Впрочем, все говорят, что маскарад был из самых блистательных, то есть давно не было истрачено такого множества румян и блесток, свечей и любезности. Твой дядюшка, le cher homme[13], навешал на себя столько украшений, что насмешники уверяли, будто он готовится к художественной выставке, а дородную москвитянку нашу, княгиню Z., за огромный шлейф ее, сравняли с зловещею кометой, и совершенно даром: она так ловко носила хвост свой, как лисица. Ты помнишь, я думаю, высокого адъютанта, который смешил нас прошлую зиму своими наборными фразами, пахнущими юфтью Буаста[14]?.. Eh bien, Sophie[15], про него генеральша Т. сказала, будто он доказал ей, что и башмаки есть оружие наступательное!.. Да где мне пересказать тебе все остроты или все плоскости, которые сыпались в толпе, как мишура с платьев! где мне припомнить всех, с которыми прогуливалась я, рука с рукой, в этом маскараде! Около меня змеями вились золотые и серебряные аксельбанты, и не одна генеральская канитель, не один черный ус трепетали и крутились от удовольствия, когда я произносила: «avec plaisir, monsieur»[16]. Ах, как мне надоели эти попугаи с белыми и черными хохлами на шляпах, милочка!.. Они, кажется, покупают свои фразы вместе с перчатками.

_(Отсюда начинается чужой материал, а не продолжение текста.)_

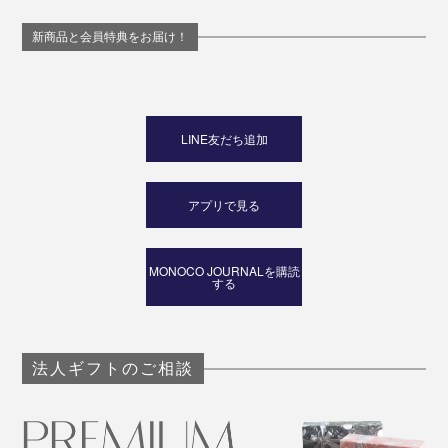
新商品と会員特典をお届け！
LINE友だち追加
アプリで見る
MONOCO JOURNALを購読
する
法人ギフトのご相談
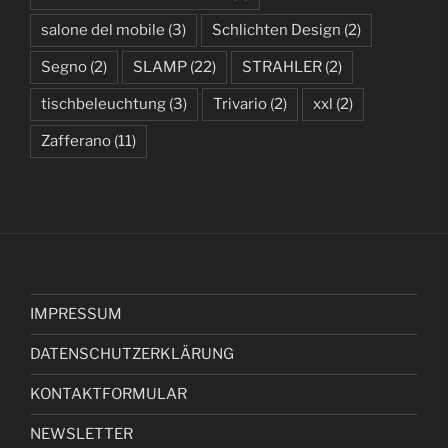
salone del mobile
(3)
Schlichten Design
(2)
Segno
(2)
SLAMP
(22)
STRAHLER
(2)
tischbeleuchtung
(3)
Trivario
(2)
xxl
(2)
Zafferano
(11)
IMPRESSUM
DATENSCHUTZERKLÄRUNG
KONTAKTFORMULAR
NEWSLETTER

Как наши старинные московские обеды начинались холодным, так у них неизбежно отправляется вперед вопрос: «Vous aimez la danse, madame?»[17] Нет, сударь! Я готова возненавидеть танцы из-за танцоров, которые, как деревянная кукушка в часах моей бабушки, вечно поют одно и то же и наводят тоску своим кукованьем. Беда с такими кавалерами, но с прославленными остроумцами – вдвое горе! Они жгутом крутят бедный мозг свой, чтобы выжзть из него каплю розовой воды или уксуса.

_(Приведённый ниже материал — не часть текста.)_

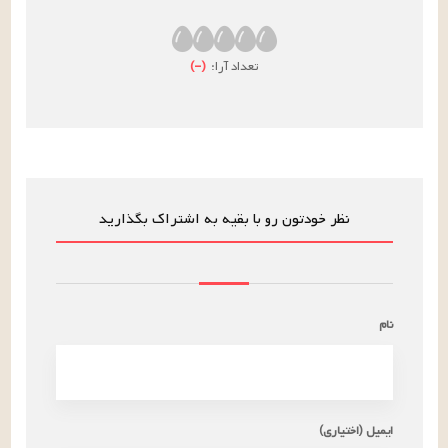
تعداد آرا:
(
–
)
نظر خودتون رو با بقیه به اشتراک بگذارید
نام
ایمیل (اختیاری)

– Вы привлекаете на себя все глаза и все лорнеты, – говорил мне один дипломат, покачиваясь так важно, как будто б от его равновесия зависело равновесие Европы. – И посмотрите, княгиня, как загораются, как блестят все взоры, встречаясь с вашими; c'est un veritable feu d'artifice.[18]

– He совсем, – отвечала я ему, – je vois beaucoup d'artifice, mais ou est done le feu?[19]

Поверишь ли, ma cherie, что в этом потоке голов, в этом млечном пути глаз голубых, серых, черных ни одно лицо не улыбнулось мне, как бы я желала, ни один взор не горел ко мне участием, – я не нашла в них ничего оригинального, ничего стоящего смеха или мысли. «Как мало здесь кавалеров!» – говаривали мы в Москве белокаменной; «как мало людей!» – говорю я здесь. Бесхарактерность провела по всем свой ледяной уровень. Напрасно будешь вглядываться в черты – не узнаешь ввек, какому народу, какому мнению принадлежат эти люди. Под улыбкой нет выражения, под словом не дороешься мысли, под орденами – сердца. Это какая-то картина, покрытая ослепительным лаком… ее дорого ценят по преданию, хотя никто не понял, что она изображает. Во весь сегодняшний вечер, в целый вечер, не удалось мне ни услышать, ни подслушать ни одной речи, которая бы врезалась в память. Говорили, говорили они, – да чего они не говорили, а что сказали? Только один, разговаривая со мной, сделал довольно удачное сравнение.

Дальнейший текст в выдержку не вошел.